Spezza sur le point d'exploser

Dans un festival offensif des Sénateurs, Jason Spezza n'a pas compté jeudi.
Pas que le capitaine n'ait pas essayé, mais la rondelle ne veut tout simplement pas rentrer pour lui. Ce n'est rien de trop nouveau, il n'a pas marqué à cinq contre cinq depuis le 24 novembre dernier, une disette qui s'est étirée à 26 parties jeudi.
Mais on a tendance à l'oublier, le mal aimé de beaucoup de partisans dans la capitale est d'abord et avant tout un fabricant de jeu, et de ce côté, les choses vont très bien pour lui. Encore jeudi, il a obtenu deux mentions d'assistance, dont une spectaculaire sur le but d'Erik Karlsson en fin de première période qui permettait aux locaux de prendre le plein contrôle sur la rencontre, qu'ils n'ont jamais perdu par la suite.
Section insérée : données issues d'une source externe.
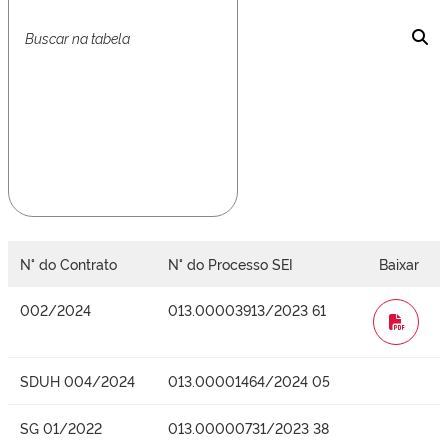
N° do Contrato
N° do Processo SEI
Baixar
002/2024
013.00003913/2023 61
WORD
SDUH 004/2024
013.00001464/2024 05
SG 01/2022
013.00000731/2023 38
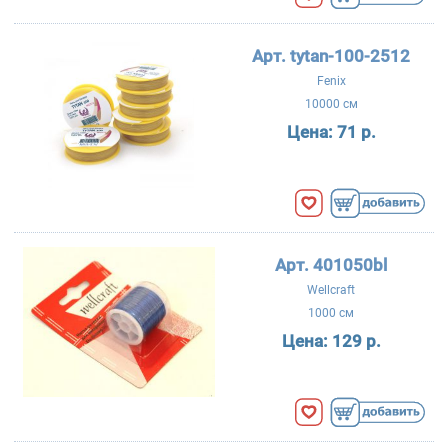
Арт. tytan-100-2512
Fenix
10000 см
Цена:
71 р.
Арт. 401050bl
Wellcraft
1000 см
Цена:
129 р.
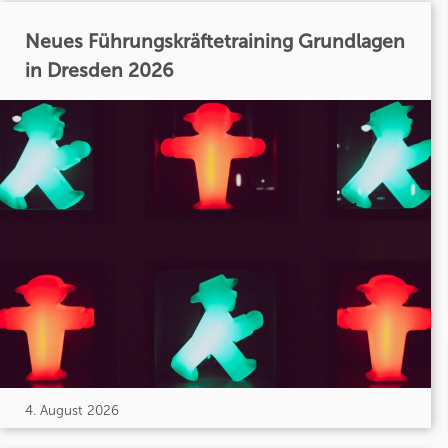
Neues Führungskräftetraining Grundlagen
in Dresden 2026
4. August 2026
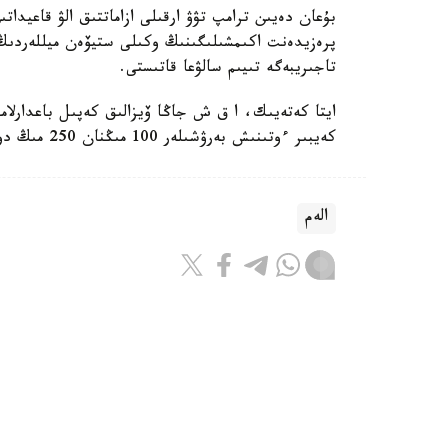
بۇعان دەيىن ترامپ تۋۋ ارقىلى ازاماتتىق الۋ قاعيداتى
پرەزيدەنت اكىمشىلىگىنىڭ وكىلى ستيۆەن ميللەردىڭ 
تاجىريبەگە تىيىم سالۋعا قاتىستى.
ايتا كەتەيىك، ا ق ش جاڭا ۆيزالىق كەپىل باعدارلا
كەيبىر ءوتىنىش بەرۋشىلەر 100 مىڭنان 250 مىڭ دوللارعا دەيىنگى كولەمدە دەپوزيت سالۋى ءتيىس.
الەم
باقىتجول كاكەش
اۆتور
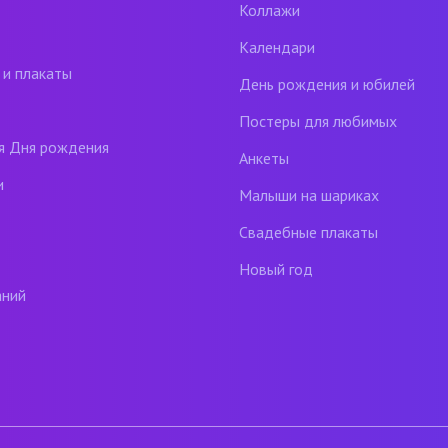
Коллажи
Календари
 и плакаты
День рождения и юбилей
Постеры для любимых
я Дня рождения
Анкеты
и
Малыши на шариках
Свадебные плакаты
Новый год
аний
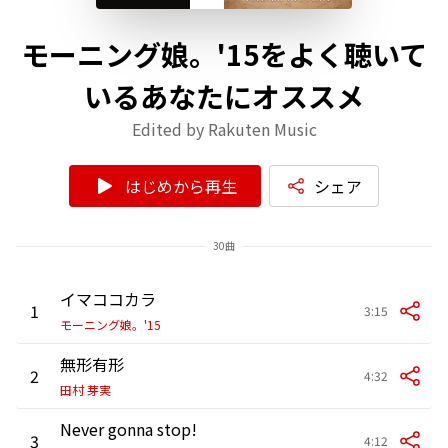
モーニング娘。'15をよく聴いて
いるあなたにオススメ
Edited by Rakuten Music
はじめから再生
シェア
30曲
イマココカラ
1
3:15
モーニング娘。'15
無形有形
2
4:32
田村 芽実
Never gonna stop!
3
4:12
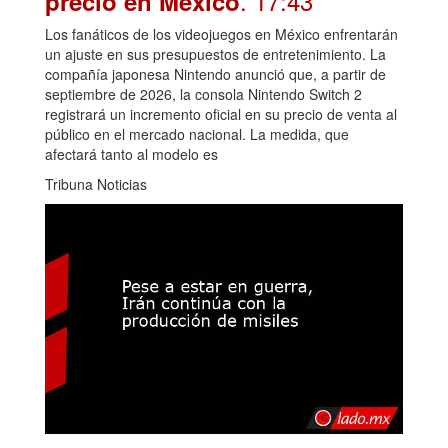
. 17:43
precio en México
Los fanáticos de los videojuegos en México enfrentarán
un ajuste en sus presupuestos de entretenimiento. La
compañía japonesa Nintendo anunció que, a partir de
septiembre de 2026, la consola Nintendo Switch 2
registrará un incremento oficial en su precio de venta al
público en el mercado nacional. La medida, que
afectará tanto al modelo es
Tribuna Noticias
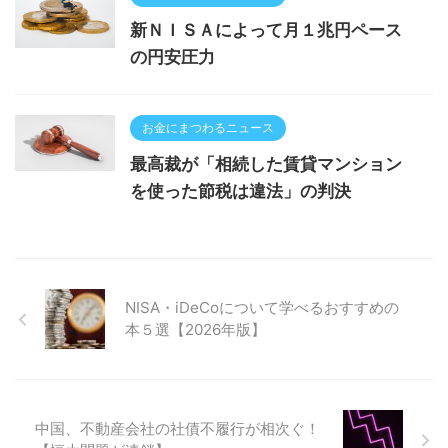
新ＮＩＳＡによって月１兆円ペース
の円安圧力
お金にまつわるニュース
最高裁が「相続した賃貸マンション
を使った節税は違法」の判決
NISA・iDeCoについて学べるおすすめの
本５選【2026年版】
中国、不動産会社の社債不履行が相次ぐ！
Il est aussi à l'origine du premier but alors que c'est sa passe à Mika Zibanejad qui a envoyé celui-ci le long de l'aile, le gardien Ben Bishop faisant sa sortie fatale alors qu'en plongeant pour harponner la rondelle, il a ensuite été sonné par le coup de patin de son coéquipier Nikita Kucherov.
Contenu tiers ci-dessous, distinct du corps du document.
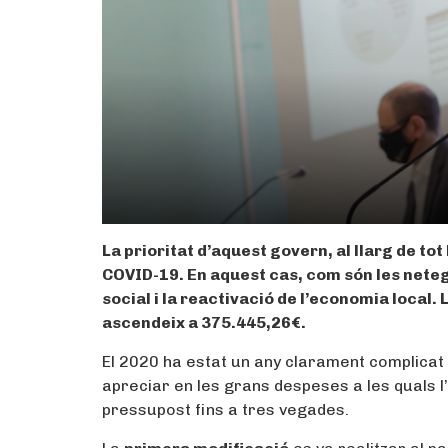
La prioritat d’aquest govern, al llarg de to
COVID-19. En aquest cas, com són les netege
social i la reactivació de l’economia local.
ascendeix a 375.445,26€.
El 2020 ha estat un any clarament complicat
apreciar en les grans despeses a les quals l’
pressupost fins a tres vegades.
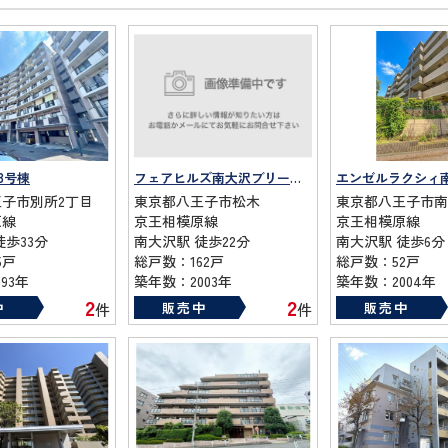
8号棟
フェアヒルズ南大沢ブリーズコート
エンゼルラクシィ
子市別所2丁目
東京都八王子市松木
東京都八王子市南
原線
京王相模原線
京王相模原線
徒歩33分
南大沢駅 徒歩22分
南大沢駅 徒歩6分
5戸
総戸数：162戸
総戸数：52戸
93年
築年数：2003年
築年数：2004年
2
2
中
販売中
販売中
件
件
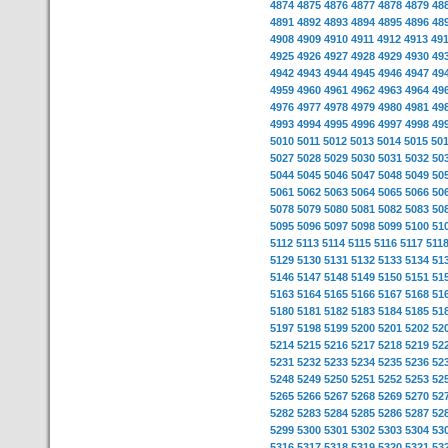
4874
4875
4876
4877
4878
4879
48
4891
4892
4893
4894
4895
4896
48
4908
4909
4910
4911
4912
4913
49
4925
4926
4927
4928
4929
4930
49
4942
4943
4944
4945
4946
4947
49
4959
4960
4961
4962
4963
4964
49
4976
4977
4978
4979
4980
4981
49
4993
4994
4995
4996
4997
4998
49
5010
5011
5012
5013
5014
5015
50
5027
5028
5029
5030
5031
5032
50
5044
5045
5046
5047
5048
5049
50
5061
5062
5063
5064
5065
5066
50
5078
5079
5080
5081
5082
5083
50
5095
5096
5097
5098
5099
5100
51
5112
5113
5114
5115
5116
5117
511
5129
5130
5131
5132
5133
5134
51
5146
5147
5148
5149
5150
5151
51
5163
5164
5165
5166
5167
5168
51
5180
5181
5182
5183
5184
5185
51
5197
5198
5199
5200
5201
5202
52
5214
5215
5216
5217
5218
5219
52
5231
5232
5233
5234
5235
5236
52
5248
5249
5250
5251
5252
5253
52
5265
5266
5267
5268
5269
5270
52
5282
5283
5284
5285
5286
5287
52
5299
5300
5301
5302
5303
5304
53
5316
5317
5318
5319
5320
5321
53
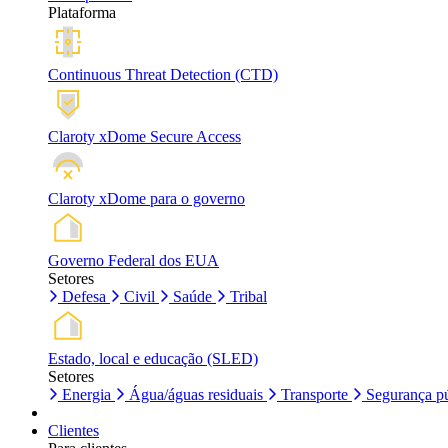
Plataforma
Continuous Threat Detection (CTD)
Claroty xDome Secure Access
Claroty xDome para o governo
Governo Federal dos EUA
Setores
Defesa
Civil
Saúde
Tribal
Estado, local e educação (SLED)
Setores
Energia
Água/águas residuais
Transporte
Segurança pú
Clientes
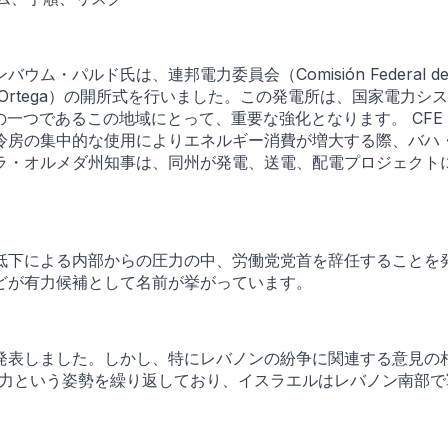
ルド氏は、連邦電力委員会（Comisión Federal de 
zález Ortega）の開所式を行いました。この発電所は、国家電力システム（
一つであるこの地域にとって、重要な強化となります。 CF
冷房の集中的な使用によりエネルギー消費が増大する際、バハ
ラ・オルメダ州知事は、同州が発電、送電、配電プロジェクトに
低下による内部からの圧力の中、労働党党首を辞任することを
どが有力候補として名前が挙がっています。
発表しました。しかし、特にレバノンの紛争に関連する意見の
圧力という姿勢を繰り返しており、イスラエルはレバノン南部で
C'était un deuxième match de suite avec deux points pour Spezza, qui avait marqué le but gagnant en fin de partie à Columbus, en avantage numérique.
Depuis qu'il est revenu au jeu après sa récente blessure à une hanche, il a l'air nettement plus à l'aise et ça paraît.
Dans la bonne direction
«J'ai trouvé que nous avons créé beaucoup de chances, confiait-il après le gain de 5-3 des siens. Moi j'en ai eu plusieurs, mais ça ne rentre pas. Je suis content des chances que j'ai obtenues, il y en a une où je ne sais pas comment (Anders) Lindback a fait l'arrêt. Je ne suis pas frustré, je me sens mieux et je sais que les buts vont venir éventuellement. Les choses vont dans la bonne direction pour moi.»
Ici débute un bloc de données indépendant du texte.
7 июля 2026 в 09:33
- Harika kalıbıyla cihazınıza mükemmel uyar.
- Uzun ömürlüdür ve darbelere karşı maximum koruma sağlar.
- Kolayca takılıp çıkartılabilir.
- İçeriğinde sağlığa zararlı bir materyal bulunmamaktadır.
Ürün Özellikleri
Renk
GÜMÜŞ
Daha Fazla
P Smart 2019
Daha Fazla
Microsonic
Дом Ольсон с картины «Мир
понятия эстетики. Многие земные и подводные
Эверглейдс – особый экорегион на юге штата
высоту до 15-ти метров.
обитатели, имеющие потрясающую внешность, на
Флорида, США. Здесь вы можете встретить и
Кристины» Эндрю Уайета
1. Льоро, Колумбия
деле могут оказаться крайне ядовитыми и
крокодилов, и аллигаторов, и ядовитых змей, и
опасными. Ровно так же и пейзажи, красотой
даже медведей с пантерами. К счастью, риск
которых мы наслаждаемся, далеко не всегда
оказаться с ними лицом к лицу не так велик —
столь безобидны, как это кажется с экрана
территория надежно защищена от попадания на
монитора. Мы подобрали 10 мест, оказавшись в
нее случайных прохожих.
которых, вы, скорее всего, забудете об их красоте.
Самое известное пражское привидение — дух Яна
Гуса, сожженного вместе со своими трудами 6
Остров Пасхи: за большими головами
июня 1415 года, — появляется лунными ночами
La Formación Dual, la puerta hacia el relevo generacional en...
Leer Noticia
Si Spezza, qui a quand même 14 buts et 39 points à sa fiche en 49 parties, finit par exploser entre Milan Michalek, qui semble avoir retrouvé ses jambes lui aussi, et un Zibanejad qui prend ses aises à l'aile, ce sera une excellente nouvelle pour les Sénateurs, évidemment.
C'est comme ça depuis toujours dans le hockey, il faut que les meilleurs soient les meilleurs la plupart du temps pour qu'une équipe connaisse du succès. Le trio de Kyle Turris, Bobby Ryan et Clarke MacArthur a beau avoir charrié l'équipe depuis le début de la campagne, et avoir encore très bien fait jeudi avec une production de cinq points, dont deux buts, ça va prendre plus que ça pour obtenir l'une des huit places convoitées en séries dans une association Est où c'est très corsé.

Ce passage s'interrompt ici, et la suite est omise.